Requiem Mass for Mr Currie had been celebrated in Allenwood, Co Kildare on Friday – attended by, among others, the President and Government ministers – ahead of his final journey home for burial at St Malachy's on Saturday.
As they awaited the arrival of the cortege, three political opponents stood chatting at the church gates – the Sinn Féin MP Francie Molloy, former Ulster Unionist MP and member of the House of Lords, Ken Maginnis, and the former SDLP MP Alasdair McDonnell.
Both Mr Molloy and Mr Currie had been there at the start; both had marched on the first civil rights march from Coalisland to Dungannon in August 1968.
“He was one of the ones that stood up the very start,” said Mr Molloy. “We probably disagreed on most things, but I admired that he did stand up ... it was high risk, all of it, it was unknown territory, but he had the courage to do it.”
“Austin and I were very close,” said Mr Maginnis. “When the civil rights movement started I was at the first few meetings with Austin – he invited me along - and we had the same mind on the unfairness of housing allocation.
“Austin was the fairest-minded man that I ever knew and ever worked with, and we were always able to work together.
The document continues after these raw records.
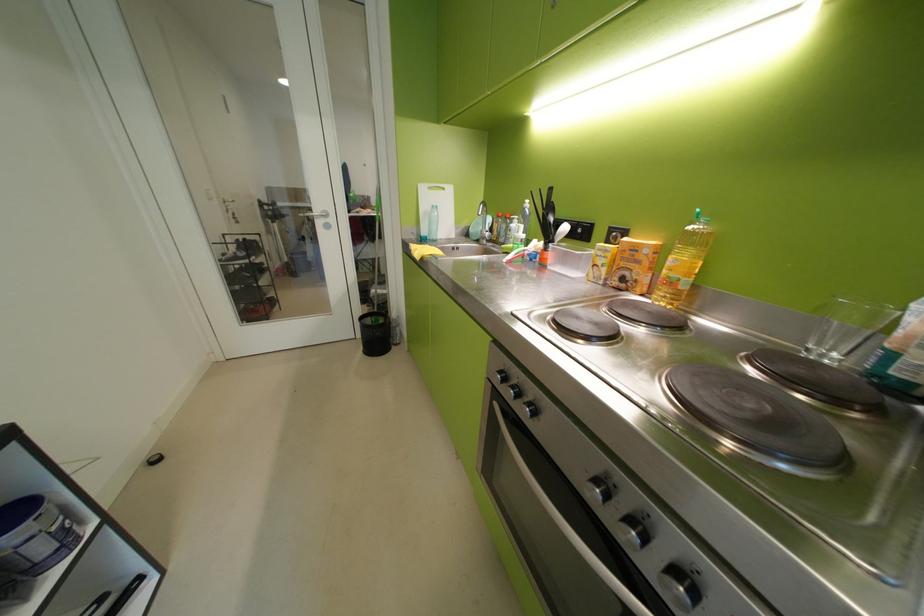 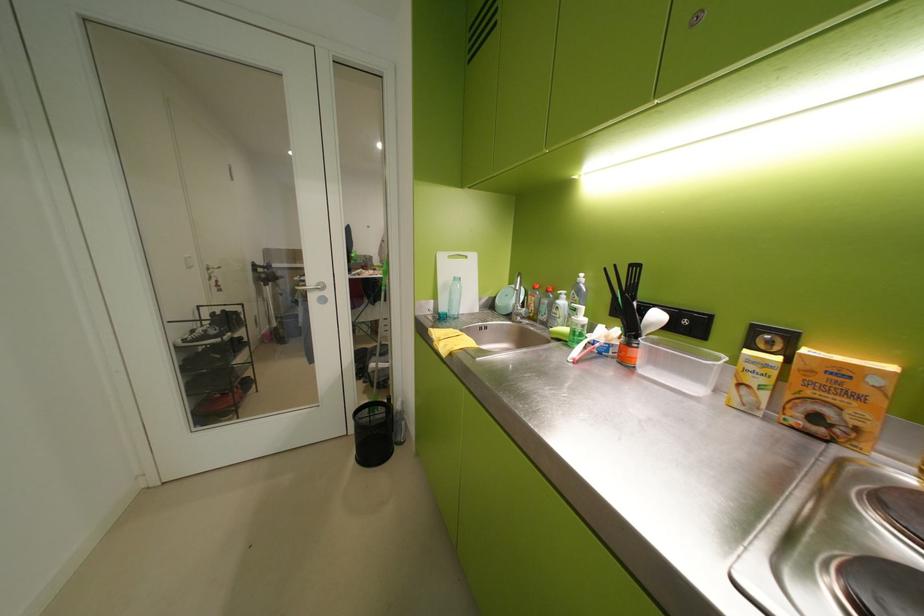 Find the pixel in the second image that matches [561,256] in the first image.

(650, 354) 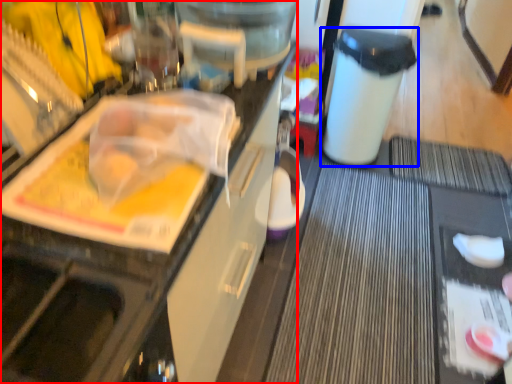 Question: Which object is closer to the camera taking this photo, cabinetry (highlighted by a red box) or trash bin/can (highlighted by a blue box)?

Choices:
 (A) cabinetry
 (B) trash bin/can

Answer: (A)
He had an eye to the future and could see beyond differences and knew what was important - housing and jobs.”
“He was a political colossus but he was also a friend of mine since the early 1970s, and I admired him,” said Mr McDonnell.
“My son, who is a history buff, says he was the Rosa Parks of the civil rights movement, because he was the guy that had the courage to do things that were dangerous.
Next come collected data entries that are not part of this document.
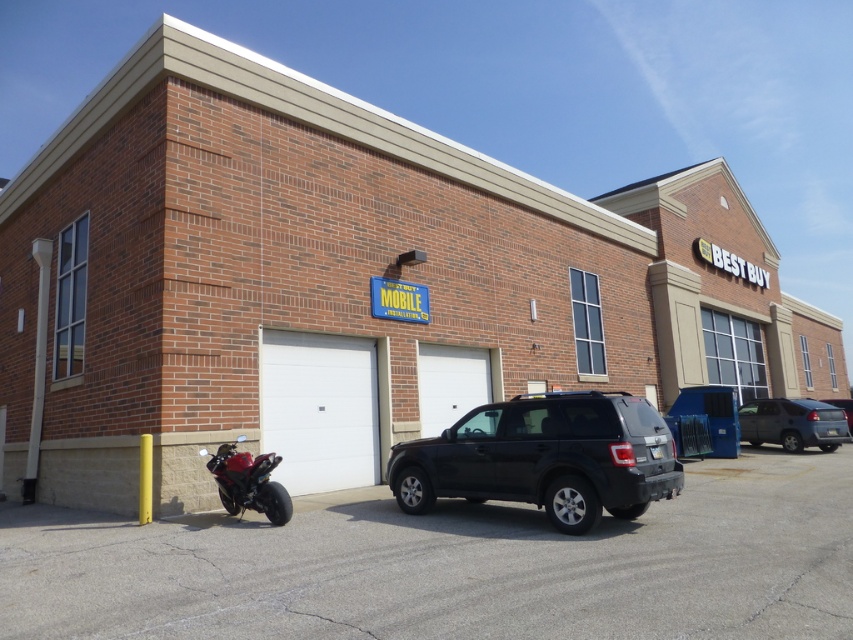 Question: Estimate the real-world distances between objects in this image. Which object is closer to the shiny red motorcycle at lower left?

Choices:
 (A) black matte suv at center
 (B) smooth asphalt parking lot at lower center

Answer: (B)

Question: Does smooth asphalt parking lot at lower center have a greater width compared to shiny red motorcycle at lower left?

Choices:
 (A) no
 (B) yes

Answer: (B)

Question: Does smooth asphalt parking lot at lower center appear on the left side of black matte suv at center?

Choices:
 (A) yes
 (B) no

Answer: (B)

Question: Can you confirm if smooth asphalt parking lot at lower center is thinner than shiny red motorcycle at lower left?

Choices:
 (A) yes
 (B) no

Answer: (B)

Question: Based on their relative distances, which object is nearer to the smooth asphalt parking lot at lower center?

Choices:
 (A) dark gray matte suv at right
 (B) shiny red motorcycle at lower left
 (C) black matte suv at center

Answer: (C)

Question: Which object appears farthest from the camera in this image?

Choices:
 (A) shiny red motorcycle at lower left
 (B) smooth asphalt parking lot at lower center

Answer: (A) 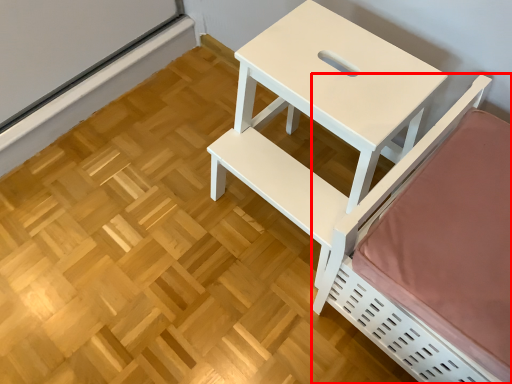 Question: From the image's perspective, what is the correct spatial relationship of furniture (annotated by the red box) in relation to table?

Choices:
 (A) below
 (B) above

Answer: (A) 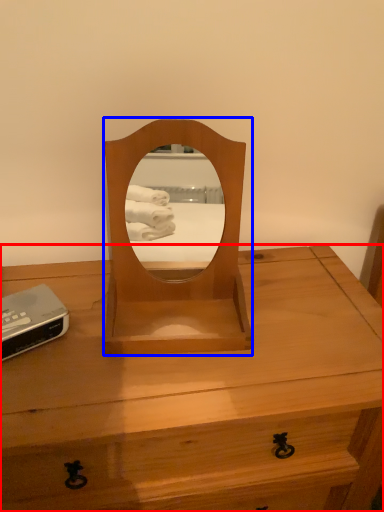 Question: Which object is further to the camera taking this photo, desk (highlighted by a red box) or mirror (highlighted by a blue box)?

Choices:
 (A) desk
 (B) mirror

Answer: (B) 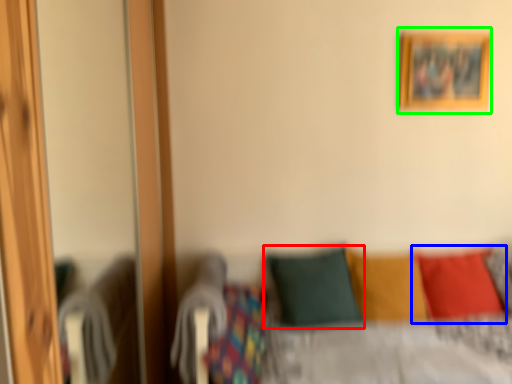 Question: Which is nearer to the pillow (highlighted by a red box)? pillow (highlighted by a blue box) or picture frame (highlighted by a green box).

Choices:
 (A) pillow
 (B) picture frame

Answer: (A) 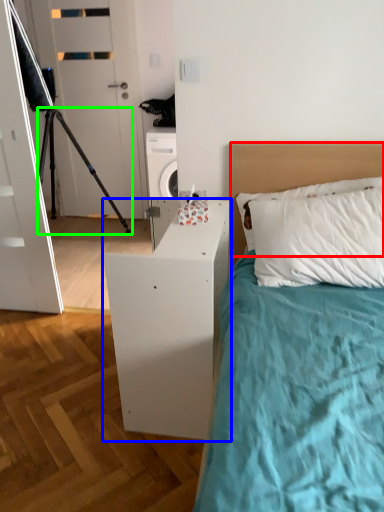 Question: Considering the real-world distances, which object is farthest from headboard (highlighted by a red box)? nightstand (highlighted by a blue box) or tripod (highlighted by a green box)?

Choices:
 (A) nightstand
 (B) tripod

Answer: (B) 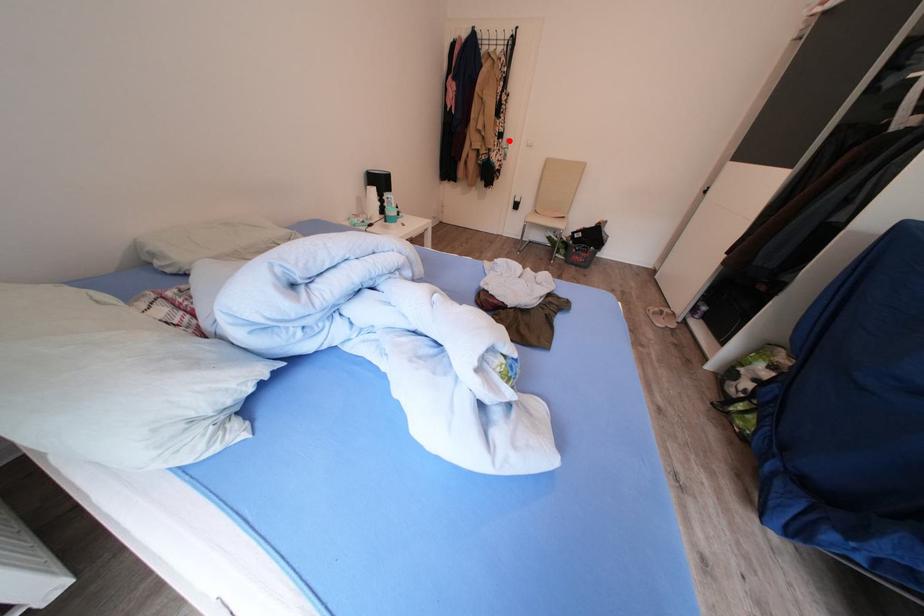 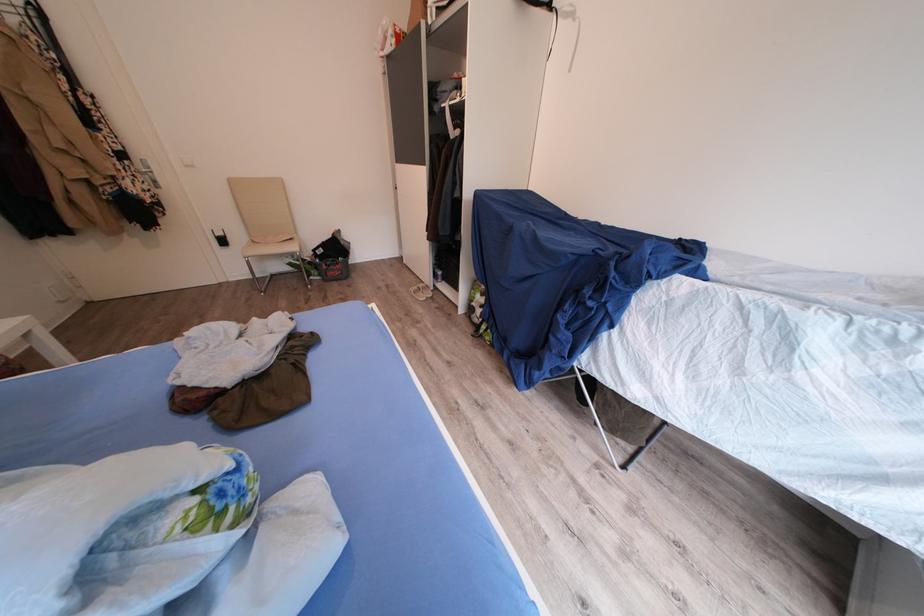 Question: I am providing you with two images of the same scene from different viewpoints. A red point is shown in image1. For the corresponding object point in image2, is it positioned nearer or farther from the camera?

Choices:
 (A) Nearer
 (B) Farther

Answer: (B) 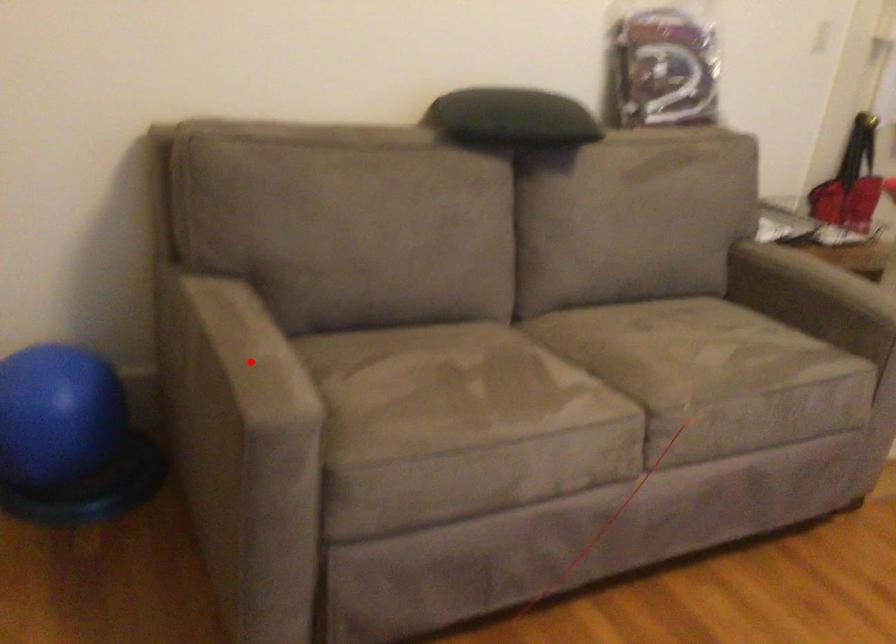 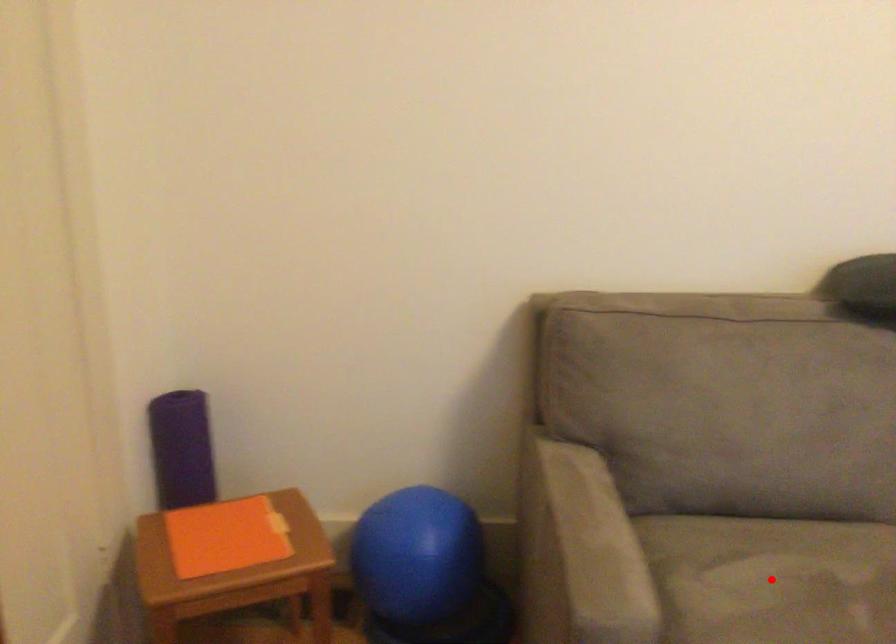 I am providing you with two images of the same scene from different viewpoints. A red point is marked on the first image and another point is marked on the second image. Is the red point in image1 aligned with the point shown in image2?

No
“He was always there for people – and he paid a high price – but he never put his own interests first.”
As the cortege made its way towards the church, preceded a piper and accompanied by a guard of honour from the local GAA club, its route echoed that of the first civil rights march.
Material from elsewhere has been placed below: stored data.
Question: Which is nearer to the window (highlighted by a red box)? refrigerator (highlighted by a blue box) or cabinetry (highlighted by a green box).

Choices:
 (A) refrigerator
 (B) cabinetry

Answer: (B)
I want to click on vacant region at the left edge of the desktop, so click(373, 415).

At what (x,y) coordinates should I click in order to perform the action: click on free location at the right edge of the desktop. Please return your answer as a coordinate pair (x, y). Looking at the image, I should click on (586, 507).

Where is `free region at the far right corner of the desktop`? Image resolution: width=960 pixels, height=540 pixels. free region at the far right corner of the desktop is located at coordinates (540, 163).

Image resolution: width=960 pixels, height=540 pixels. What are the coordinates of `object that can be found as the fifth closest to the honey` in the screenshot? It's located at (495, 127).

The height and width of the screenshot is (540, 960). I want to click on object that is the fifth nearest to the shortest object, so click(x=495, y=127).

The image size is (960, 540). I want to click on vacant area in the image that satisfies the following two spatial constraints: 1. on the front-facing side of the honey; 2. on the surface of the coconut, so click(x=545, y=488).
Members of the SDLP unfurled a civil rights banner and stood guard behind it as the coffin - covered in the Tricolour that was his due as a former Minister of State - was removed from the hearse and carried up the hill into the church.
“He fought the good fight for justice and equality and for peace in a long an exemplary political life,” Dean Donaghy told mourners.
It was no wonder, he said, that since his passing there had been such tributes to his “courage and conviction ... his understanding of the power of peaceful protest, his determination not to be deterred by attacks on him and his wife and family [and] his utter conviction that peaceful means were the correct and only way forward.”
His family – his wife Annita and their five children and 13 grandchildren – were at the heart of the service; his daughter Estelle read a tribute on behalf of the family, and the gifts – including a poster for the civil rights march in Duke Street in Derry in 1969, Edendork and Tyrone GAA jerseys, a copy of his autobiography and a tv remote - were brought up by his grandchildren.
In a special reading on behalf of her mother, his daughter Emer shared the words her parents would say to affirm their love for each other.
Yet for all his achievements – not least as the only person to have served in government both North and South – Mr Currie's greatest legacy, said SDLP veteran Joe Hendron, will always remain the sit-in in Caledon, Co Tyrone in June 1968, which drew national attention to housing discrimination and, it is argued, sparked the civil rights movement.
“Even if he had never done anything else but that .... that was fantastic,” he said.
Today, more than 50 years on from the beginning of the civil rights movement, many reflected that this was the "end of an era"; the last time they had seen Mr Currie was at the funeral of Pat Hume last September, who herself had been predeceased by her husband John, by Ivan Cooper and by others whose names will be forever associated with the civil rights movement.
Among the mourners, a few wore pins bearing the civil rights logo – an oak leaf in black and white – on their lapels in tribute; the civil rights anthem, We Shall Overcome, played as Mr Currie’s remains were carried from the church.
He was buried beside his parents, Johnny and Minnie; Austin Currie, the son of Edendork, had finally come home.